Augmentation mastopexy is designed to correct the two most common changes that occur in breast appearance following pregnancy: loss of breast volume, and stretching out of breast skin. While there are some moms who can get an acceptable cosmetic result from augmentation alone or from mastopexy alone, many moms have a combination of breast volume loss and skin excess that requires simultaneous augmentation and mastopexy (breast lift). I frequently perform this surgery in concert with an abdominoplasty (tummy tuck), and this combined breast and tummy rejuvenation surgery is sometimes referred to as a 'mommy makeover'.
Augmentation mastopexy is also commonly performed for major weight loss patients, including those who have had bariatric surgery including gastric banding and gastric bypass. Obesity followed by major weight loss usually produces breast changes that are very similar to those seen after successive pregnancies, and often the effect on breast skin is quite severe. Additionally, as a North Carolina breast implants surgeon, I regularly see patients with significant breast ptosis (the medical term for 'droopiness', pronounced TOE-sis) in young adulthood, without any history of pregnancy or major weight loss. Some breasts are just naturally droopy, and I have performed mastopexy and augmentation mastopexy for patients as young as 21 years.

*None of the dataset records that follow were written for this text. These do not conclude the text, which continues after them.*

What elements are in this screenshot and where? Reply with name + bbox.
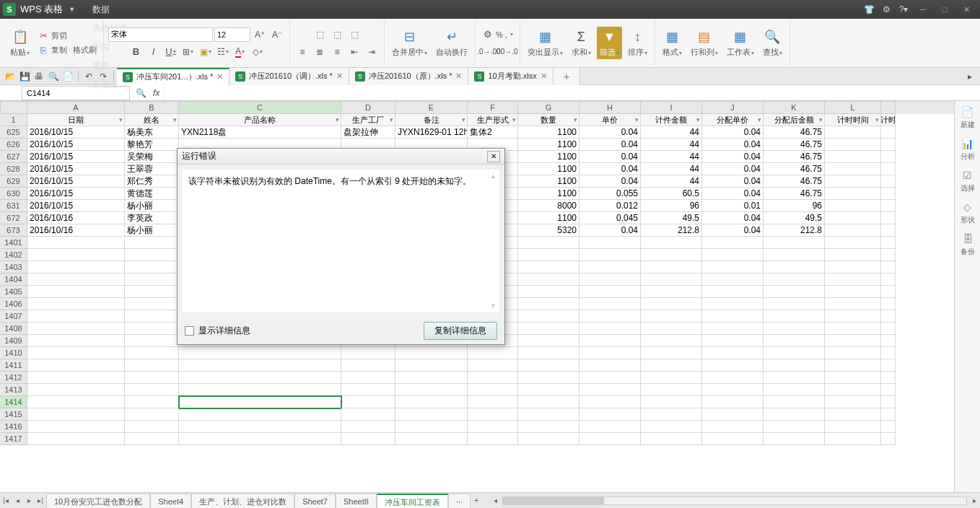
cell[interactable] [395, 433, 468, 445]
filter-button[interactable]: ▼筛选▾ [597, 27, 622, 59]
cell[interactable] [125, 249, 179, 261]
cell[interactable] [518, 261, 579, 273]
cell[interactable]: 0.04 [702, 126, 764, 139]
cell[interactable] [764, 298, 825, 310]
cell[interactable] [881, 224, 896, 237]
cell[interactable]: 44 [641, 139, 702, 151]
cell[interactable] [881, 384, 896, 396]
cell[interactable]: 60.5 [641, 188, 702, 200]
cell[interactable] [881, 151, 896, 163]
sheet-tabs-more[interactable]: ··· [448, 494, 471, 508]
cell[interactable] [641, 347, 702, 359]
cell[interactable] [125, 323, 179, 335]
cell[interactable] [825, 408, 881, 421]
header-cell-H[interactable]: 单价▾ [579, 114, 641, 126]
col-header-J[interactable]: J [702, 101, 764, 114]
cell[interactable] [179, 384, 341, 396]
name-box[interactable]: C1414 [22, 86, 130, 100]
cell[interactable] [341, 421, 395, 433]
cell[interactable] [27, 347, 125, 359]
cell[interactable]: 0.055 [579, 188, 641, 200]
cell[interactable] [518, 237, 579, 249]
undo-button[interactable]: ↶ [82, 69, 96, 84]
cell[interactable] [125, 261, 179, 273]
cell[interactable] [579, 249, 641, 261]
formula-input[interactable] [164, 86, 980, 100]
cell[interactable] [825, 151, 881, 163]
row-col-button[interactable]: ▤行和列▾ [688, 27, 721, 59]
cell[interactable] [702, 372, 764, 384]
worksheet-button[interactable]: ▦工作表▾ [724, 27, 757, 59]
cell[interactable] [881, 175, 896, 188]
merge-center-button[interactable]: ⊟合并居中▾ [389, 27, 430, 59]
print-button[interactable]: 🖶 [32, 69, 46, 84]
cell[interactable]: 44 [641, 151, 702, 163]
print-preview-button[interactable]: 🔍 [46, 69, 61, 84]
cell[interactable] [518, 298, 579, 310]
cell[interactable] [825, 286, 881, 298]
cell[interactable] [764, 249, 825, 261]
cell[interactable] [702, 408, 764, 421]
cell[interactable] [579, 237, 641, 249]
row-header[interactable]: 629 [0, 175, 27, 188]
cell[interactable] [702, 384, 764, 396]
cell[interactable] [881, 139, 896, 151]
cell[interactable]: 2016/10/15 [27, 151, 125, 163]
cell[interactable] [395, 372, 468, 384]
cell[interactable] [764, 286, 825, 298]
cell[interactable] [518, 359, 579, 372]
cell[interactable] [641, 408, 702, 421]
cell[interactable] [825, 273, 881, 286]
cell[interactable]: 0.04 [702, 224, 764, 237]
cell[interactable] [641, 273, 702, 286]
cell[interactable] [125, 408, 179, 421]
cell[interactable] [27, 273, 125, 286]
cell[interactable] [825, 261, 881, 273]
cell[interactable] [764, 384, 825, 396]
number-format-button[interactable]: ⚙% ,▾ [480, 27, 515, 42]
align-top-button[interactable]: ⬚ [312, 27, 328, 42]
col-header-M[interactable] [881, 101, 896, 114]
cell[interactable] [764, 433, 825, 445]
cell[interactable] [27, 433, 125, 445]
close-icon[interactable]: ✕ [216, 72, 223, 82]
cell[interactable] [125, 372, 179, 384]
row-header[interactable]: 1416 [0, 421, 27, 433]
header-cell-C[interactable]: 产品名称▾ [179, 114, 341, 126]
fill-color-button[interactable]: ▣▾ [198, 45, 214, 59]
cell[interactable]: 46.75 [764, 175, 825, 188]
cell[interactable]: 44 [641, 163, 702, 175]
cell[interactable] [881, 421, 896, 433]
cell[interactable] [579, 372, 641, 384]
cell[interactable] [468, 347, 518, 359]
cell[interactable] [881, 200, 896, 212]
filter-icon[interactable]: ▾ [758, 116, 761, 123]
col-header-F[interactable]: F [468, 101, 518, 114]
cell[interactable] [764, 261, 825, 273]
cell[interactable] [702, 286, 764, 298]
cell[interactable]: 杨美东 [125, 126, 179, 139]
select-all-corner[interactable] [0, 101, 27, 114]
cell[interactable] [179, 372, 341, 384]
cell[interactable] [825, 212, 881, 224]
sheet-tab-1[interactable]: Sheet4 [150, 494, 191, 508]
cell[interactable] [825, 359, 881, 372]
filter-icon[interactable]: ▾ [119, 116, 123, 123]
header-cell-M[interactable]: 计时 [881, 114, 896, 126]
cell[interactable]: 49.5 [641, 212, 702, 224]
cell[interactable] [881, 126, 896, 139]
cell[interactable] [579, 384, 641, 396]
sheet-tab-0[interactable]: 10月份安完工进仓数分配 [46, 494, 150, 508]
cell[interactable] [468, 384, 518, 396]
cell[interactable] [641, 396, 702, 408]
cell[interactable] [764, 396, 825, 408]
cell[interactable]: 46.75 [764, 188, 825, 200]
cell[interactable] [825, 139, 881, 151]
cell[interactable]: 44 [641, 175, 702, 188]
doc-tab-3[interactable]: S10月考勤.xlsx✕ [468, 68, 553, 85]
cell[interactable]: 212.8 [641, 224, 702, 237]
hscroll-right[interactable]: ▸ [968, 496, 980, 504]
cell[interactable] [702, 359, 764, 372]
cell[interactable] [579, 298, 641, 310]
row-header[interactable]: 1411 [0, 359, 27, 372]
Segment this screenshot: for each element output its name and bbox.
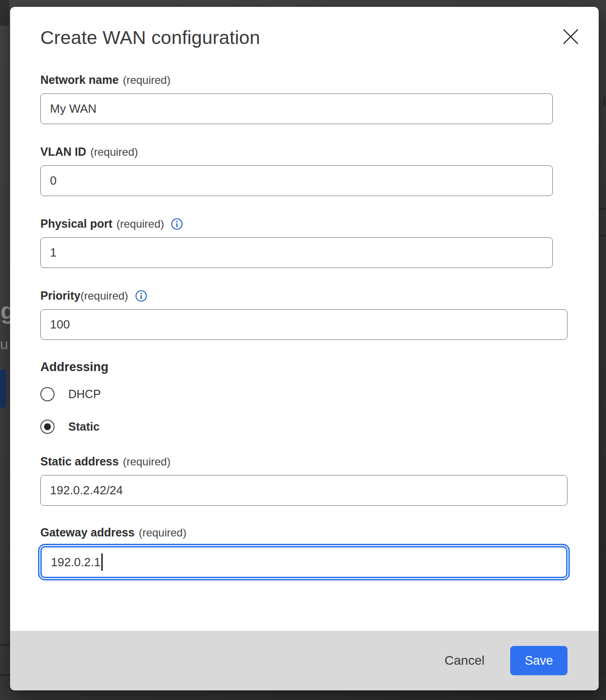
page-title: Create WAN configuration <box>40 27 578 49</box>
addressing-option-static[interactable]: Static <box>40 420 578 434</box>
vlan-id-field-group: VLAN ID (required) <box>40 145 578 196</box>
background-corner-patch <box>0 0 9 26</box>
static-address-field-group: Static address (required) <box>40 455 578 506</box>
static-address-label: Static address (required) <box>40 455 578 468</box>
vlan-id-input[interactable] <box>40 165 553 196</box>
physical-port-field-group: Physical port (required) <box>40 217 578 268</box>
addressing-option-dhcp[interactable]: DHCP <box>40 387 578 401</box>
gateway-address-field-group: Gateway address (required) 192.0.2.1 <box>40 526 578 578</box>
physical-port-label: Physical port (required) <box>40 217 578 230</box>
background-row-divider <box>0 644 10 645</box>
background-row-divider <box>598 235 606 236</box>
physical-port-input[interactable] <box>40 237 553 268</box>
background-text-fragment: u <box>0 336 8 353</box>
required-hint: (required) <box>81 290 128 302</box>
create-wan-configuration-dialog: Create WAN configuration Network name (r… <box>10 7 599 690</box>
info-icon[interactable] <box>171 218 183 230</box>
gateway-address-value: 192.0.2.1 <box>51 555 100 569</box>
radio-unselected-icon[interactable] <box>40 387 55 401</box>
cancel-button[interactable]: Cancel <box>442 649 487 673</box>
required-hint: (required) <box>116 218 164 230</box>
required-hint: (required) <box>139 526 187 539</box>
text-cursor <box>101 553 103 571</box>
radio-selected-icon[interactable] <box>40 420 55 434</box>
required-hint: (required) <box>123 74 171 87</box>
required-hint: (required) <box>123 455 171 468</box>
radio-label: Static <box>68 420 99 433</box>
background-row-divider <box>598 208 606 210</box>
info-icon[interactable] <box>135 290 147 302</box>
gateway-address-input[interactable]: 192.0.2.1 <box>40 546 567 578</box>
addressing-heading: Addressing <box>40 360 578 374</box>
network-name-field-group: Network name (required) <box>40 73 578 124</box>
background-row-divider <box>0 674 10 676</box>
dialog-body: Create WAN configuration Network name (r… <box>10 7 599 631</box>
priority-label: Priority (required) <box>40 289 578 302</box>
dialog-footer: Cancel Save <box>10 631 599 690</box>
priority-field-group: Priority (required) <box>40 289 578 340</box>
static-address-input[interactable] <box>40 475 567 506</box>
save-button[interactable]: Save <box>510 646 567 675</box>
background-button-fragment <box>0 369 6 408</box>
radio-label: DHCP <box>68 388 101 401</box>
vlan-id-label: VLAN ID (required) <box>40 145 578 159</box>
required-hint: (required) <box>90 146 138 159</box>
network-name-input[interactable] <box>40 93 553 124</box>
priority-input[interactable] <box>40 309 567 340</box>
gateway-address-label: Gateway address (required) <box>40 526 578 539</box>
background-row-divider <box>599 673 606 674</box>
network-name-label: Network name (required) <box>40 73 578 87</box>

This surgery is a potentially challenging one which requires thoughtful preoperative evaluation and planning, and careful attention to detail in the operating room. Many surgeons have traditionally performed breast augmentation and mastopexy surgery in stages, usually mastopexy first followed by augmentation at a later date. In the recent past more and more surgeons have adopted a non-staged, single surgery approach to augmentation and mastopexy, and that is what I propose for the vast majority of patients who I see in consultation that need both procedures. I believe that the results of simultaneous augmentation mastopexy are as good or better than a staged approach in most cases, and of course patients quite naturally prefer a single trip to the operating room if at all possible.